=== Data records ===

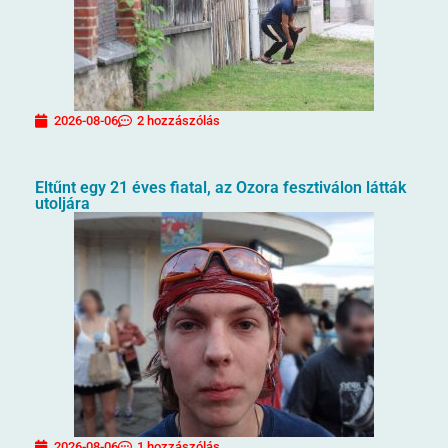
2026-08-06
2 hozzászólás
Eltűnt egy 21 éves fiatal, az Ozora fesztiválon látták
utoljára
2026-08-06
1 hozzászólás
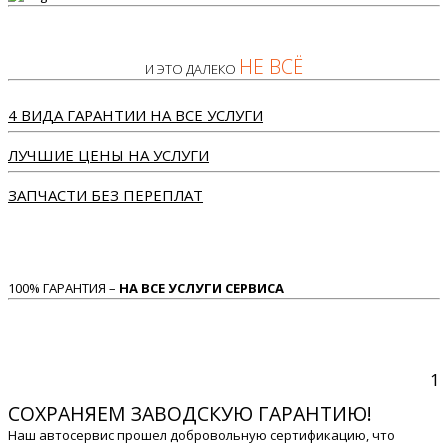
НЕ ВСЁ
И ЭТО ДАЛЕКО
4 ВИДА ГАРАНТИИ НА ВСЕ УСЛУГИ
ЛУЧШИЕ ЦЕНЫ НА УСЛУГИ
ЗАПЧАСТИ БЕЗ ПЕРЕПЛАТ
100% ГАРАНТИЯ –
НА ВСЕ УСЛУГИ СЕРВИСА
1
СОХРАНЯЕМ ЗАВОДСКУЮ ГАРАНТИЮ!
Наш автосервис прошел добровольную сертификацию, что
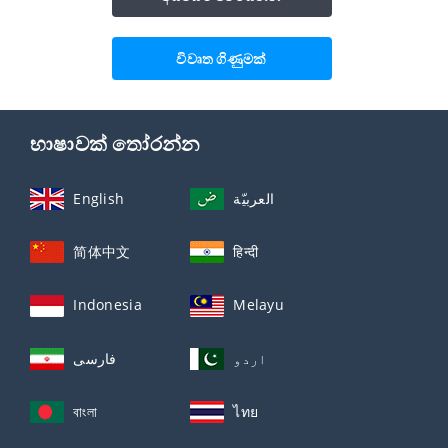
විවෘත ගිණුමක්
භාෂාවක් තෝරන්න
English
العربيّة
简体中文
हिन्दी
Indonesia
Melayu
اردو
فارسی
বাংলা
ไทย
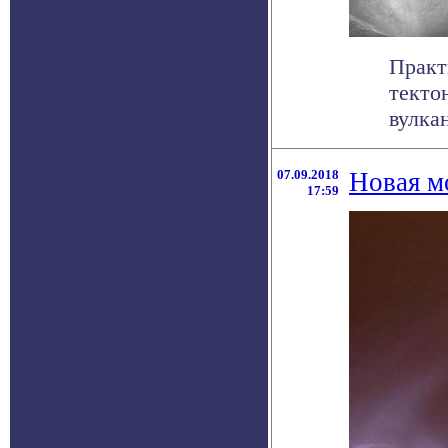
Практ
текто
вулкан
07.09.2018
Новая м
17:59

===

■ **What needs to be done**:
Which lines of the records contain the word "УСЛУГИ"? Copy each of them.

■ **Answer box**:
4 ВИДА ГАРАНТИИ НА ВСЕ УСЛУГИ
ЛУЧШИЕ ЦЕНЫ НА УСЛУГИ
НА ВСЕ УСЛУГИ СЕРВИСА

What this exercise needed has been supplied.